Milli Eğitim Bakanlığı 28/04/2024 tarihinde internet sitesinden yapmış olduğu açıklamada, Türkiye Yüzyılı Maarif Modeli’ni hazırlanmasının on yılı aşkın bir süre aldığını, akademisyen, öğretmen ve diğer eğitim paydaşlarının görüşünün alınarak hazırlandığını ve bir hafta içerisinde söz konusu modele yönelik görüşlerin bildirilmesi gerektiğini belirtmiştir.
Nitekim eğitim programı değişikliği, 27/05/2024 tarihinde de Milli Eğitim Bakanlığı tarafından onaylanarak yürürlüğe girmiştir. Hangi kurumların görüşünün ne zaman alındığının kamuoyu ile paylaşılmamıştır. Üstelik, her dersin öğretim programına ayrı ayrı yer verilmiş olan ve 3500’e varan sayfa sayısına sahip olan söz konusu metinlerin bir haftada incelenip, analiz edilerek görüş belirtilmesi de imkansızdır. Önce Çocuklar ve Kadınlar Derneği’nden, Danıştay’a dava açtı.

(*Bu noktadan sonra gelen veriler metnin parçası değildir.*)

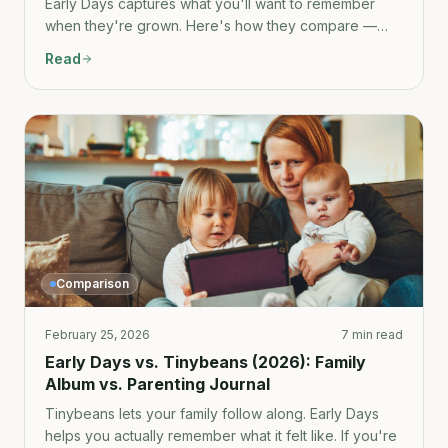
Early Days captures what you'll want to remember
when they're grown. Here's how they compare —
and why most parents need both.
Read
Comparison
February 25, 2026
7 min read
Early Days vs. Tinybeans (2026): Family
Album vs. Parenting Journal
Tinybeans lets your family follow along. Early Days
helps you actually remember what it felt like. If you're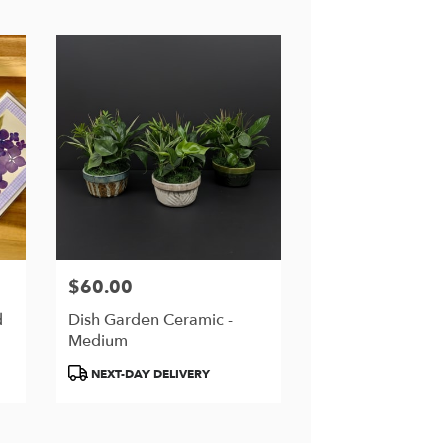
$60.00
Price:
d
Dish Garden Ceramic -
Medium
Product
NEXT-DAY DELIVERY
Tags: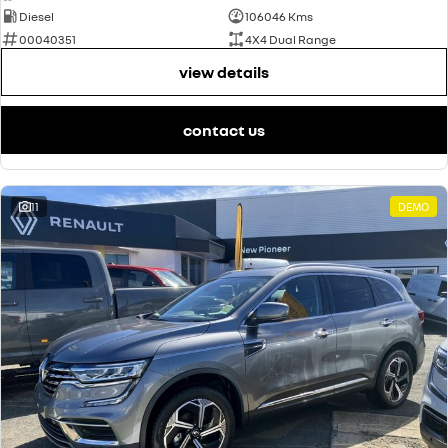
Diesel
106046 Kms
00040351
4X4 Dual Range
view details
contact us
11
DEMO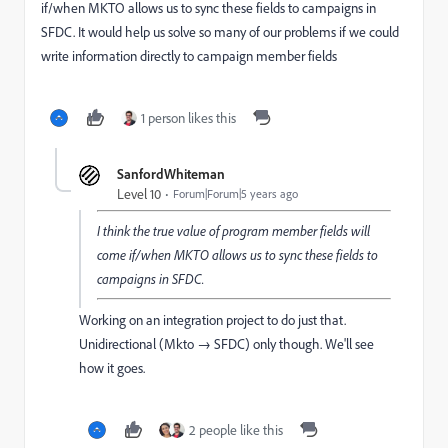
if/when MKTO allows us to sync these fields to campaigns in
SFDC. It would help us solve so many of our problems if we could
write information directly to campaign member fields
1 person likes this
SanfordWhiteman
Level 10
Forum|Forum|5 years ago
I think the true value of program member fields will
come if/when MKTO allows us to sync these fields to
campaigns in SFDC.
Working on an integration project to do just that.
Unidirectional (Mkto → SFDC) only though. We'll see
how it goes.
2 people like this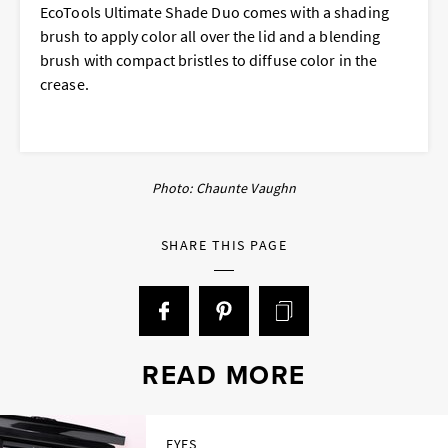
EcoTools Ultimate Shade Duo comes with a shading
brush to apply color all over the lid and a blending
brush with compact bristles to diffuse color in the
crease.
Photo: Chaunte Vaughn
SHARE THIS PAGE
READ MORE
EYES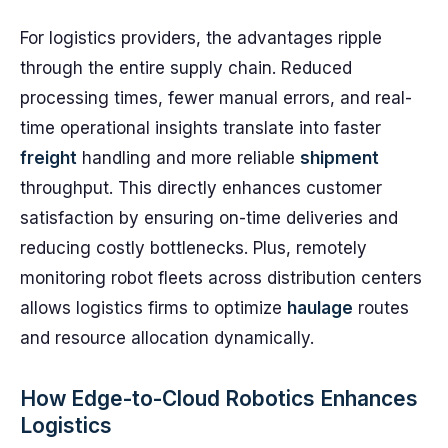
For logistics providers, the advantages ripple
through the entire supply chain. Reduced
processing times, fewer manual errors, and real-
time operational insights translate into faster
freight
handling and more reliable
shipment
throughput. This directly enhances customer
satisfaction by ensuring on-time deliveries and
reducing costly bottlenecks. Plus, remotely
monitoring robot fleets across distribution centers
allows logistics firms to optimize
haulage
routes
and resource allocation dynamically.
How Edge-to-Cloud Robotics Enhances
Logistics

Bu imkansızlığa rağmen gönderildiği açıklanan 68 bin görüşün, ifade edildiği gibi bilimsel olarak incelenip, taslakta gerekli düzeltme ve eklemelerin yapılması da mümkün ve inandırıcı değildir. Bu koşullarda, Türkiye genelinde 19 milyon öğrenciyi ve bir milyonun üzerinde eğitim emekçisini etkileyen ‘Türkiye Yüzyılı Maarif Modeli’ usul bakımından antidemokratiktir.”
“Bu eğitim programı laik ve bilimsel eğitimden uzaktır”
Dilekçede, Türkiye Yüzyılı Maarif Modeli’yle felsefe dersine 67 sayfa, dini konulu derslere ise 572 sayfa yer ayrıldığına vurgu yapıldı. Matematik ders saatlerinin azaltılmasına, tarih dersi kitaplarından Atatürk’ün düşüncelerini ve devrimlerini anlatan kısımlara daha az yer verildiğine dikkat çekilen dilekçede, “Bu eğitim programı laik ve bilimsel eğitimden uzaktır ve Cumhuriyet’in değerleri ile Atatürk’e çok daha az yer vermektedir. Bu haliyle, ideolojik bir bakış açısında sahiptir. Eğitim programı değişikliğinin, eğitimi dinselleştirme amacı güttüğü ve vatanı ‘mülk’, ulusu ‘ümmet’, yurttaşı ‘kul’ yapmayı amaçladığı anlaşılmaktadır” ifadesine yer verildi. Danıştay’a dava.
“Usul ve yasaya aykırı olması nedeniyle iptal edilmelidir”
Anayasa’nın 2’nci, 14’üncü ve 42’nci maddeleri ile 1739 sayılı Milli Eğitim Temel Kanun’un 2’nci, 4’üncü ve 17’nci maddeleri hatırlatılan dilekçede, şöyle denildi:
“Uygulanmakla etkisi tükenecek olan dava konusu işlem hakkında 2577 sayılı İYUK mad. 27/2 kapsamında savunma alınmaksızın yürütmenin durdurulmasını, Davalı Milli Eğitim Bakanlığı tarafından ‘Türkiye Yüzyılı Maarif Modeli’ olarak tanıtılan ve 27/05/2024 tarihinde onaylanarak yürürlüğe giren eğitim programı değişikliği kararının usul ve yasaya aykırı olması nedeniyle iptalini arz ve talep ederiz.” Önce Çocuklar ve Kadınlar Derneği’nden, Danıştay’a dava açtı.